WHERE THE GUIDELINES MISSED AN OPPORTUNITY (or are unspecific)
There are several aspects where the Ex-Im guidelines missed an opportunity or were too unspecific. Unfortunately the guidelines failed to:
1. Require that these banks stop funding coal mine projects. Since coal mines, coal export, coal import, and other infrastructure projects support the use of coal which is driving climate change it is unfortunate that these revised guidelines didn’t cover these projects as we had urged. Ex-Im has invested over $5 billion in coal infrastructure projects including $270 million for Xcoal Inc. to export coal from the U.S. and $1.8 billion for a coal mine project in Australia. This exemption could be tested as Ex-Im has been reportedly considering financing coal mines in Australia’s Galilee Basin and the corresponding coal export infrastructure in the Great Barrier Reef World Heritage Area (a project which a number of groups including NRDC have called on them to publicly oppose).
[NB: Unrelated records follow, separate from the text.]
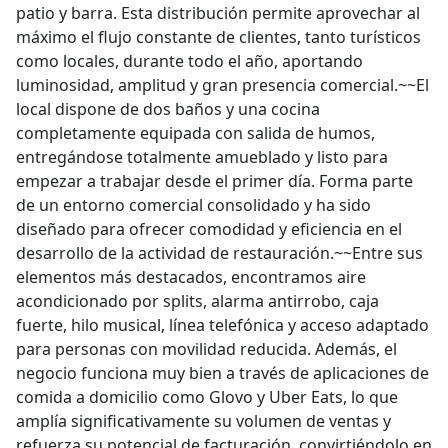
patio y barra. Esta distribución permite aprovechar al
máximo el flujo constante de clientes, tanto turísticos
como locales, durante todo el año, aportando
luminosidad, amplitud y gran presencia comercial.~~El
local dispone de dos baños y una cocina
completamente equipada con salida de humos,
entregándose totalmente amueblado y listo para
empezar a trabajar desde el primer día. Forma parte
de un entorno comercial consolidado y ha sido
diseñado para ofrecer comodidad y eficiencia en el
desarrollo de la actividad de restauración.~~Entre sus
elementos más destacados, encontramos aire
acondicionado por splits, alarma antirrobo, caja
fuerte, hilo musical, línea telefónica y acceso adaptado
para personas con movilidad reducida. Además, el
negocio funciona muy bien a través de aplicaciones de
comida a domicilio como Glovo y Uber Eats, lo que
amplía significativamente su volumen de ventas y
refuerza su potencial de facturación, convirtiéndolo en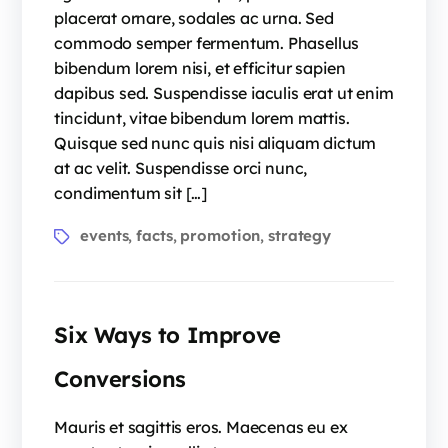
placerat ornare, sodales ac urna. Sed
commodo semper fermentum. Phasellus
bibendum lorem nisi, et efficitur sapien
dapibus sed. Suspendisse iaculis erat ut enim
tincidunt, vitae bibendum lorem mattis.
Quisque sed nunc quis nisi aliquam dictum
at ac velit. Suspendisse orci nunc,
condimentum sit […]
Tags
events
facts
promotion
strategy
,
,
,
Six Ways to Improve
Conversions
Mauris et sagittis eros. Maecenas eu ex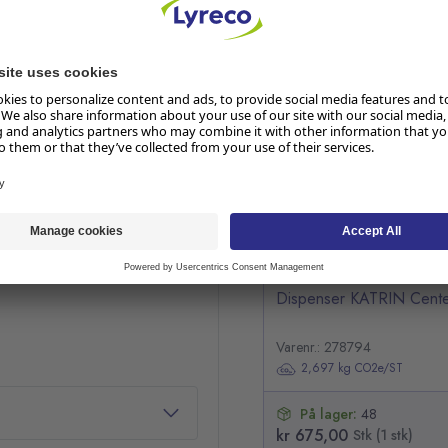
 avtørking. Sammen med
n hånd er nok og brukeren
enkler fylling av
RELATERTE PRODUKTER
Hopp over listen
Dispenser KATRIN Center
Varenr.: 278794
2,697 kg CO2e/ST
På lager:
48
kr 675,00
Stk (1 stk)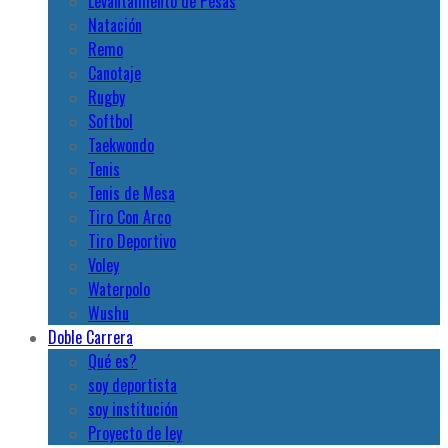
Levantamiento de Pesas
Natación
Remo
Canotaje
Rugby
Softbol
Taekwondo
Tenis
Tenis de Mesa
Tiro Con Arco
Tiro Deportivo
Voley
Waterpolo
Wushu
Doble Carrera
Qué es?
soy deportista
soy institución
Proyecto de ley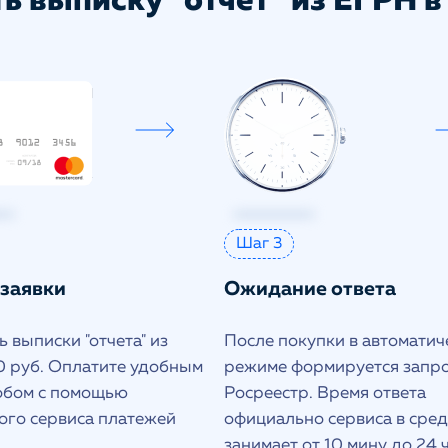
ь выписку "отчет" из ЕГРН в
Шаг 3
 заявки
Ожидание ответа
 выписки "отчета" из
После покупки в автоматич
 руб. Оплатите удобным
режиме формируется запро
обом с помощью
Росреестр. Время ответа
ого сервиса платежей
официально сервиса в сре
занимает от 10 мину до 24 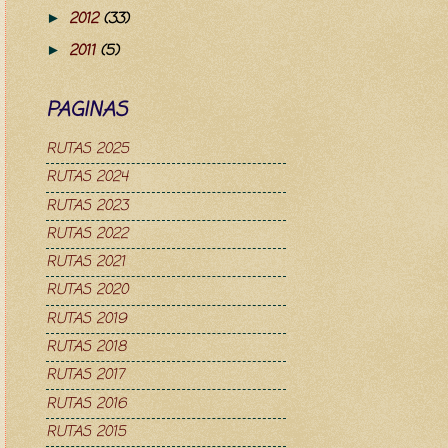
2012
(33)
►
2011
(5)
►
PAGINAS
RUTAS 2025
RUTAS 2024
RUTAS 2023
RUTAS 2022
RUTAS 2021
RUTAS 2020
RUTAS 2019
RUTAS 2018
RUTAS 2017
RUTAS 2016
RUTAS 2015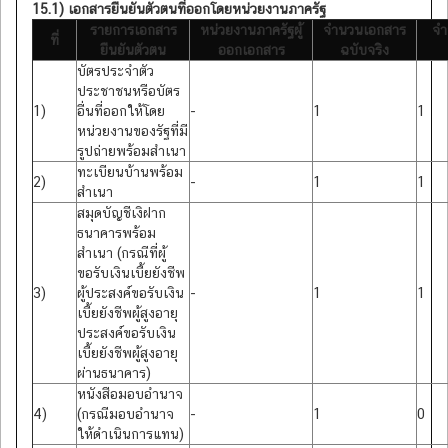
15.1) เอกสารยืนยันตัวตนที่ออกโดยหน่วยงานภาครัฐ
รายการเอกสาร
หน่วยงานภาครัฐผู้
จำนวนเอกสาร
จำ
ที่
ยืนยันตัวตน
ออกเอกสาร
ฉบับจริง
บัตรประจำตัว
ประชาชนหรือบัตร
1)
อื่นที่ออกให้โดย
-
1
1
หน่วยงานของรัฐที่มี
รูปถ่ายพร้อมสำเนา
ทะเบียนบ้านพร้อม
2)
-
1
1
สำเนา
สมุดบัญชีเงิฝาก
ธนาคารพร้อม
สำเนา (กรณีที่ผู้
ขอรับเงินเบี้ยยังชีพ
3)
ผู้ประสงค์ขอรับเงิน
-
1
1
เบี้ยยังชีพผู้สูงอายุ
ประสงค์ขอรับเงิน
เบี้ยยังชีพผู้สูงอายุ
ผ่านธนาคาร)
หนังสือมอบอำนาจ
4)
(กรณีมอบอำนาจ
-
1
0
ให้ดำเนินการแทน)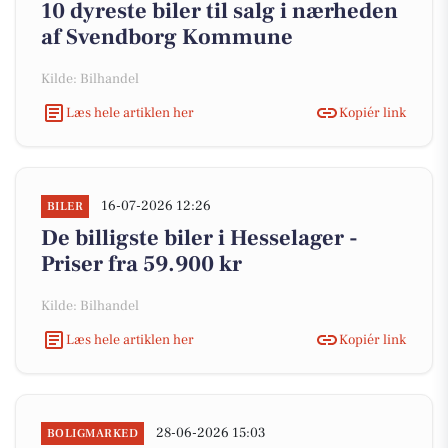
10 dyreste biler til salg i nærheden
af Svendborg Kommune
Kilde: Bilhandel
Læs hele artiklen her
Kopiér link
16-07-2026 12:26
BILER
De billigste biler i Hesselager -
Priser fra 59.900 kr
Kilde: Bilhandel
Læs hele artiklen her
Kopiér link
28-06-2026 15:03
BOLIGMARKED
2. Require that the coal plant use the “best internationally available technology” in the poorest countries. Since advanced coal technologies are widely available throughout the world, the guidelines should have limited funding in these countries only to projects that utilize Advanced or Ultra-supercritical Combustion or Integrated Gasification Combined Cycle technology.
3. Enhance transparency by requiring that all documentation be made publicly available, subject to comments, and provided at least 120 days before a decision is presented to the Board.
4. Tighten the provisions on alternatives analysis. The guidelines failed to require that the alternatives analysis include a quantification of the cost of carbon or the cost of human health and environmental damage from the project. The guidelines also failed to specify that the alternatives analysis include the rising cost of fossil fuels.
5. Mandate that the project must be in line with international commitments and low emissions development strategies of the country. With over 90 countries committing to explicit emission reduction targets – at the strong push of the U.S. – it is unacceptable to fund projects don’t align with this agreement that the U.S. strongly supported. The guidelines aren’t as strong on this provision as should have been included.
These Ex-Im guidelines set strong standards against which all coal power plant projects must be judged. They should have been extended to cover coal mines and other projects that support coal power plant expansion. The guidelines don’t mean less investment in energy from Ex-Im. Instead they free Ex-Im to use its scarce public resources in the right kind of energy – ones that don’t drive carbon pollution or cause damage to human health and communities. They clearly can do it as they have invested in a number of wind, solar, and energy efficiency projects over the years.
These are common sense guidelines that should be extended to other export-credit agencies such as the Japanese Bank for International Cooperation and Development (JBIC), Nippon Export Investment Insurance (NEXI) of Japan, Kreditanstalt für Wiederaufbau (KfW) in Germany, and others. The remaining holdouts look quite obvious as even Ex-Im – not historically the greenest bank in the world – is getting out of coal financing. It is past time for these public institutions to stop financing coal.
* Based upon data in a forthcoming NRDC report.